States are currently in the process of implementing the 988 National Suicide Hotline Designation Act, passed by Congress and signed into law in October 2020, and they must ensure they are meeting the needs of children and their families through these systems from the start. Children’s needs can be very different from adults’, and states, with assistance from the federal government, must design and create these systems to meet the needs of youth and families from the beginning rather than to retrofit them later. To date, 16 states (Colorado, Illinois, Indiana, Kansas, Maryland, Michigan, Mississippi, Nebraska, Nevada, New York, Oregon, Utah, Virginia, Washington, and West Virginia) have enacted legislation to implement 988. Unfortunately, of these, only three (Nevada, Oregon, and Washington) have implemented one or more child- or youth-specific planning provisions included in their legislation1.  

Recommendations for 988 Planning  

Below are some of the child- and family-specific recommendations that must be included when designing 988 systems that can adequately and equitably respond to the needs of children and youth. The federal government can provide guidance and technical assistance to states to implement these recommendations.   

Ensure that Youth and Family Voices are Included in Planning  

Children, youth, and their families should be at the planning table when states are designing 988 systems. Their interests and needs are unique and should be a formal and integral part of the system-building process. It may be late for this to happen in some states, but there are certainly many states that will not be ready for the July rollout and they should involve these important voices as soon as possible.   

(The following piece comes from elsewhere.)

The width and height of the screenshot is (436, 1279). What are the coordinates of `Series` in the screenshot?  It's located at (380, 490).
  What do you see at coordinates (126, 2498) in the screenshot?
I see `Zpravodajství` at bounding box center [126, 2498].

Additional Providers and Services, Including Mobile Response  

Children and youth in crisis must be able to access pediatric-specific care in a timely and equitable way. Demand for pediatric providers and services is already high, and it could potentially increase with the start of 988. The current shortage of these providers is likely to increase. Integration and use of services like mobile response and stabilization, home- and community-based services, as well as inpatient beds are needed. Mobile response and stabilization services are particularly well-equipped to meet the behavioral health needs of children and their families, as they provide an immediate response that doesn’t involve law enforcement, de-escalates crises, includes family engagement, and identifies other supports, resources, and services in a community that a family can be connected to. It is critical to avoid law enforcement involvement in responding to youth behavioral health crises, especially for children of color who are more likely to face harsh consequences like school exclusion and arrest. To date, several states have implemented mobile response successfully with good outcomes for youth.    

Youth Crisis Lines   

Several youth crisis lines currently exist across the country, including Oregon’s YouthLine, that are staffed by highly-trained youth peers who, with supervision from trained professionals, can answer calls, texts, chats, and e-mails from their youth peers in crisis. These existing resources should be included in the planning and staffing of the new 988 response lines.  

Require pediatric training for 988 and mobile crisis staff  

The counselors and staff responding to calls and texts via 988 and providing mobile crisis response must have pediatric-specific expertise. They must be provided with trauma-informed training, as well as training in speaking and working with youth and in making pediatric referrals for services. The staff responding to calls must be well-versed in the pediatric resources available in their communities.